We typically think of holidays as times of celebration and relaxation. But when travels involve more than taking a packed red eye, the consequences and effects of these migrations become far-reaching and profound.

We have now entered the Year of the Snake. Lunar New Year celebrations are exploding (with firecrackers) around the globe. At the same time, this holiday marks the world’s largest annual human migration: it’s the only time of year migrant workers in China, numbering as many as 130 million, can return to their homes in the countryside.

In celebration of the Chinese New Year, we are featuring those migrant stories here. First, a tenderly-crafted blog post from ethnographer Tricia Wang, who poses as a migrant street seller in Beijing and inadvertently experiences classism on a subway train. Wang’s experience illuminates how humans classify others based on their dress, physical appearance, and technological accouterments—all of which contribute to a larger categorization of desires, including that for newer and more expensive technologies. Wang writes that a fellow subway passenger could not rectify her shabby-looking dress with her use of an iPhone, illustrating an implicit expectation that Chinese migrants have no right to use new/expensive technologies.

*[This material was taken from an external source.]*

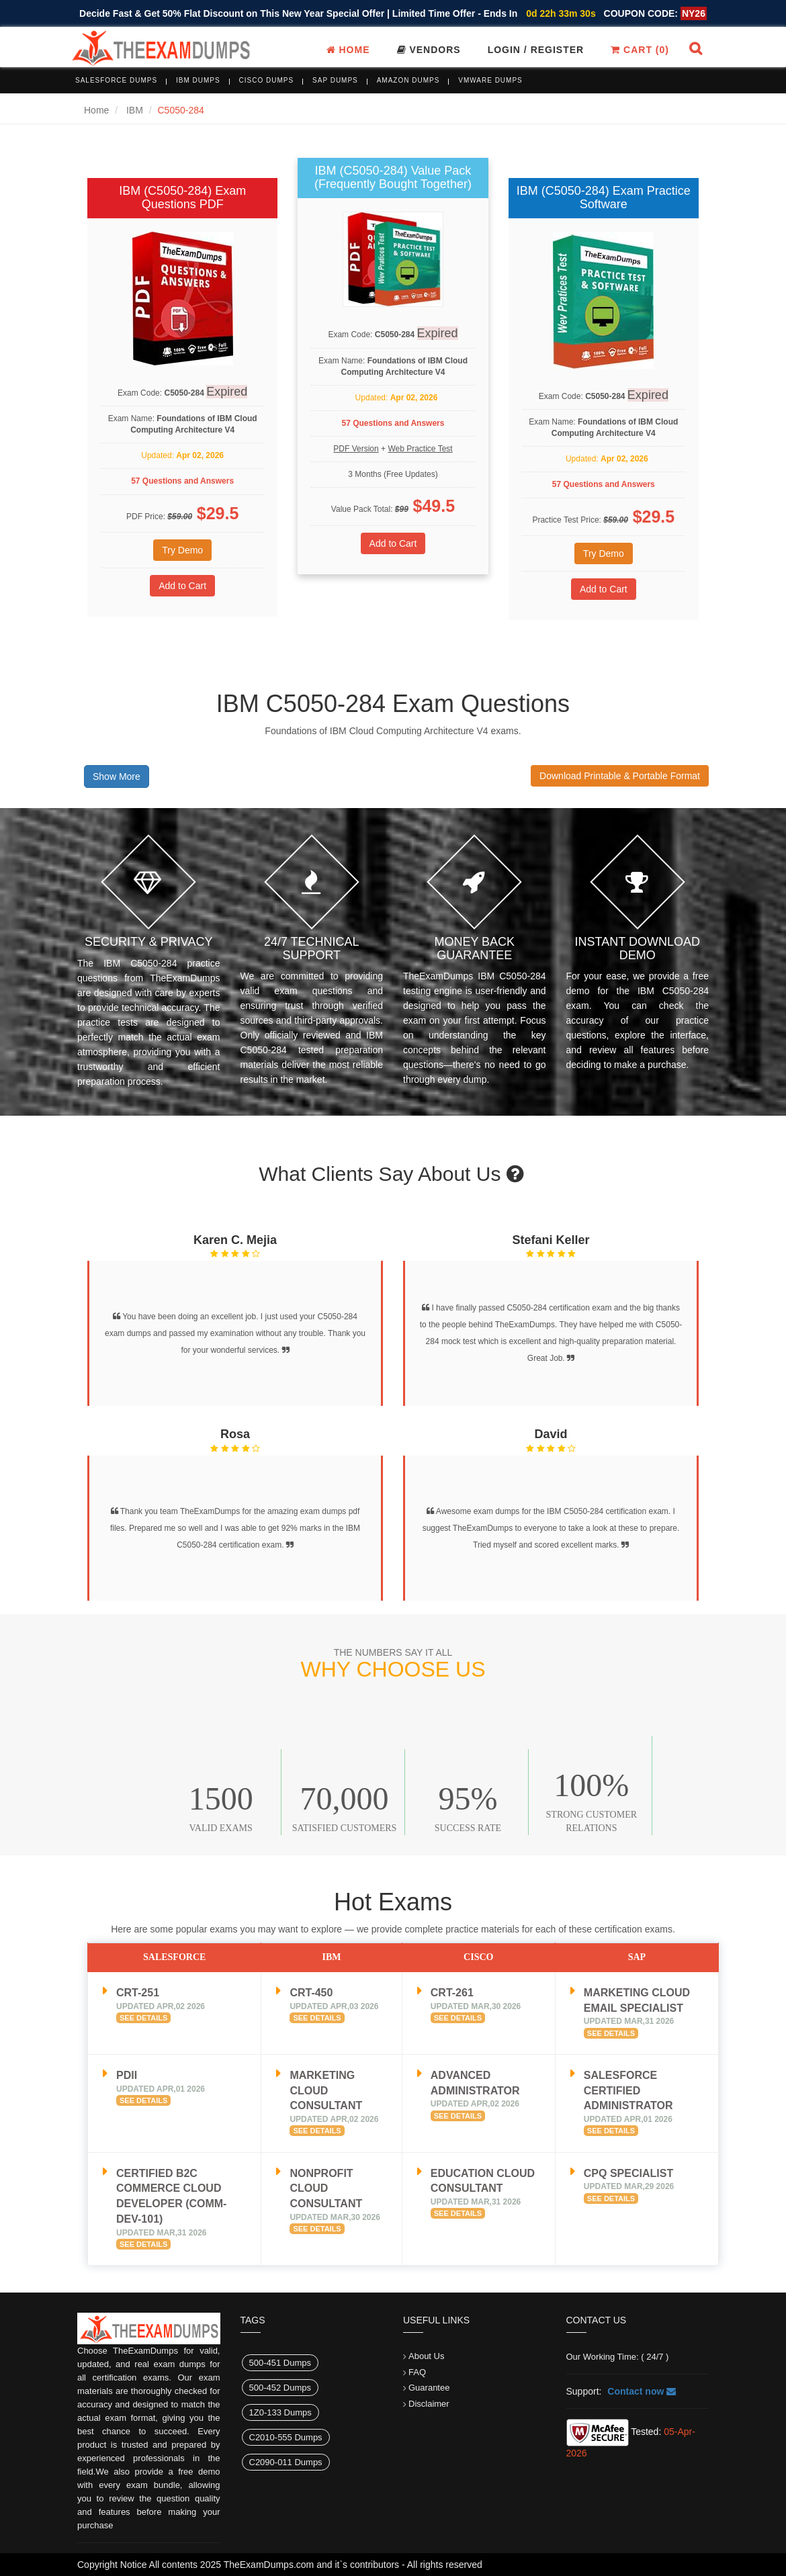 This screenshot has height=2576, width=786. I want to click on Salesforce Dumps, so click(116, 80).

I tried to imagine how would I see the world if I experienced this every single time I got on the train. Would I become bitter, would I form over-arching categories about “city” people so that I could make sense of how I was treated, would I essentialize anyone who looked like they were well dressed or showered?

— Tricia Wang

Similarly, the “Long March Home” as profiled in this 2011 LA Times article, paints a stark comparison between urban and village life. In Liloucun village, “most of the money comes from migrant workers. About 40% of the villagers leave home to join China’s urban workforce.” But as the article attests, the price is paid in absence—for most of the year, the village’s most mobile workforce moves to cities in search of higher paid work. The village’s remaining inhabitants are primarily the oldest and youngest occupants—grandparents and grandchildren. As a result, these villages, as discussed in ‘Empty Villages’ in Poor Areas of China: A Case Study of Rural Migration in North Shaanxi?, suffer a “brain drain”: schools close as numbers of students dwindle. Moreover, agricultural work declines and poverty is not successfully alleviated.

The emotional toll on the youth left behind is hauntingly portrayed in the documentary film Last Train Home. While tracking the return migration of one couple to their hometown, the film exposes how the rural-urban divide fractures families across China.

Sadly, life for migrants is not much better in the cities: in this Pacific Standard article, Maura Elizabeth Cunningham discusses how these migrants must chiku, or ‘eat bitterness,’ constantly seeking out new modes of economic opportunities during incredible physical and emotional hardships.

In sum, while Chinese New Year is a cause for celebration, in many villages in China the return home merely reminds revelers the holiday only lasts two weeks.